Lines of the records that hold the word "label" are to be counted; give the number and nothing more.

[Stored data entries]
────────────────
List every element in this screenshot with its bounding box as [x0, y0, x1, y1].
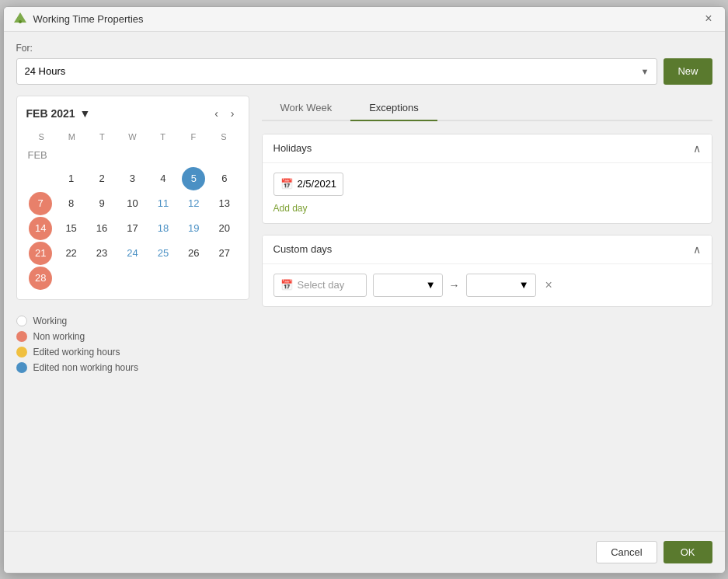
- custom-from-dropdown[interactable]: ▼: [373, 274, 443, 297]
- for-row: 24 Hours ▼ New: [16, 58, 712, 85]
- holidays-date-input[interactable]: 📅 2/5/2021: [273, 173, 344, 196]
- cal-day-13[interactable]: 13: [213, 192, 236, 215]
- legend-edited-nonworking: Edited non working hours: [16, 362, 249, 373]
- calendar-dropdown-icon[interactable]: ▼: [80, 107, 91, 120]
- holidays-date-row: 📅 2/5/2021: [273, 173, 701, 196]
- main-content: FEB 2021 ▼ ‹ › S M T W: [16, 96, 712, 376]
- tabs-bar: Work Week Exceptions: [262, 96, 712, 121]
- cal-day-23[interactable]: 23: [90, 242, 113, 265]
- calendar-month-year: FEB 2021 ▼: [26, 107, 91, 120]
- legend-edited-working: Edited working hours: [16, 347, 249, 358]
- cal-day-3[interactable]: 3: [120, 167, 144, 190]
- calendar-container: FEB 2021 ▼ ‹ › S M T W: [16, 96, 249, 300]
- cal-day-27[interactable]: 27: [213, 242, 236, 265]
- calendar-weekdays: S M T W T F S: [26, 131, 239, 143]
- cal-day-22[interactable]: 22: [60, 242, 83, 265]
- tab-work-week[interactable]: Work Week: [262, 96, 351, 121]
- legend-nonworking-label: Non working: [33, 331, 85, 342]
- tab-exceptions[interactable]: Exceptions: [350, 96, 437, 121]
- dot-nonworking: [16, 331, 27, 342]
- cal-day-25[interactable]: 25: [152, 242, 175, 265]
- weekday-s2: S: [208, 131, 239, 143]
- calendar-header: FEB 2021 ▼ ‹ ›: [26, 106, 239, 121]
- left-panel: FEB 2021 ▼ ‹ › S M T W: [16, 96, 249, 376]
- right-panel: Work Week Exceptions Holidays ∧: [262, 96, 712, 376]
- holidays-section: Holidays ∧ 📅 2/5/2021 Add day: [262, 134, 712, 224]
- cal-day-2[interactable]: 2: [90, 167, 113, 190]
- weekday-s1: S: [26, 131, 57, 143]
- holidays-title: Holidays: [273, 142, 312, 154]
- cal-day-9[interactable]: 9: [90, 192, 113, 215]
- cal-day-4[interactable]: 4: [152, 167, 175, 190]
- custom-days-body: 📅 Select day ▼ → ▼: [263, 264, 712, 306]
- cal-day-empty3: [90, 267, 113, 290]
- arrow-icon: →: [449, 279, 460, 291]
- legend-edited-nonworking-label: Edited non working hours: [33, 362, 138, 373]
- month-year-label: FEB 2021: [26, 107, 75, 120]
- calendar-week-4: 21 22 23 24 25 26 27: [26, 242, 239, 265]
- cal-day-1[interactable]: 1: [60, 167, 83, 190]
- cal-day-20[interactable]: 20: [213, 217, 236, 240]
- calendar-week-3: 14 15 16 17 18 19 20: [26, 217, 239, 240]
- month-label: FEB: [26, 146, 239, 164]
- for-dropdown[interactable]: 24 Hours ▼: [16, 58, 658, 85]
- cal-day-7[interactable]: 7: [29, 192, 52, 215]
- cal-day-14[interactable]: 14: [29, 217, 52, 240]
- custom-days-title: Custom days: [273, 243, 333, 255]
- cal-day-19[interactable]: 19: [182, 217, 205, 240]
- cal-day-28[interactable]: 28: [29, 267, 52, 290]
- title-bar-left: Working Time Properties: [13, 12, 144, 26]
- cal-day-26[interactable]: 26: [182, 242, 205, 265]
- weekday-w: W: [117, 131, 148, 143]
- legend-edited-working-label: Edited working hours: [33, 347, 120, 358]
- cal-day-10[interactable]: 10: [120, 192, 144, 215]
- calendar-icon: 📅: [280, 178, 293, 190]
- calendar-week-5: 28: [26, 267, 239, 290]
- holidays-collapse-button[interactable]: ∧: [693, 142, 701, 155]
- for-dropdown-value: 24 Hours: [25, 65, 66, 77]
- cal-day-24[interactable]: 24: [120, 242, 144, 265]
- cal-day-21[interactable]: 21: [29, 242, 52, 265]
- ok-button[interactable]: OK: [664, 541, 712, 563]
- holidays-body: 📅 2/5/2021 Add day: [263, 163, 712, 223]
- cal-day-empty: [29, 167, 52, 190]
- cal-day-12[interactable]: 12: [182, 192, 205, 215]
- new-button[interactable]: New: [664, 58, 712, 85]
- calendar-week-1: 1 2 3 4 5 6: [26, 167, 239, 190]
- cal-day-5[interactable]: 5: [182, 167, 205, 190]
- custom-select-day-placeholder: Select day: [298, 279, 345, 291]
- dialog-title: Working Time Properties: [33, 13, 144, 25]
- add-day-link[interactable]: Add day: [273, 203, 308, 214]
- dot-edited-working: [16, 347, 27, 358]
- cal-day-11[interactable]: 11: [152, 192, 175, 215]
- legend: Working Non working Edited working hours…: [16, 312, 249, 376]
- holidays-date-value: 2/5/2021: [298, 178, 337, 190]
- calendar-grid: S M T W T F S FEB: [26, 131, 239, 290]
- custom-row-remove-button[interactable]: ×: [542, 278, 556, 292]
- custom-days-header: Custom days ∧: [263, 235, 712, 264]
- weekday-m: M: [57, 131, 87, 143]
- legend-working: Working: [16, 316, 249, 326]
- chevron-down-icon: ▼: [641, 67, 650, 76]
- close-button[interactable]: ×: [702, 11, 715, 26]
- custom-days-collapse-button[interactable]: ∧: [693, 243, 701, 256]
- cal-day-16[interactable]: 16: [90, 217, 113, 240]
- cal-day-8[interactable]: 8: [60, 192, 83, 215]
- cancel-button[interactable]: Cancel: [596, 541, 657, 563]
- chevron-down-icon-from: ▼: [426, 279, 436, 291]
- custom-to-dropdown[interactable]: ▼: [466, 274, 536, 297]
- cal-day-15[interactable]: 15: [60, 217, 83, 240]
- prev-month-button[interactable]: ‹: [210, 106, 223, 121]
- cal-day-18[interactable]: 18: [152, 217, 175, 240]
- cal-day-empty7: [213, 267, 236, 290]
- next-month-button[interactable]: ›: [226, 106, 239, 121]
- cal-day-17[interactable]: 17: [120, 217, 144, 240]
- weekday-t1: T: [87, 131, 117, 143]
- cal-day-6[interactable]: 6: [213, 167, 236, 190]
- calendar-weeks: FEB 1 2 3 4 5 6: [26, 146, 239, 290]
- custom-day-date-input[interactable]: 📅 Select day: [273, 274, 367, 297]
- cal-day-empty4: [120, 267, 144, 290]
- dialog-body: For: 24 Hours ▼ New FEB 2021 ▼: [4, 32, 725, 387]
- weekday-f: F: [178, 131, 208, 143]
- cal-day-empty5: [152, 267, 175, 290]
────────────────
▶ _OUTPUT_: 5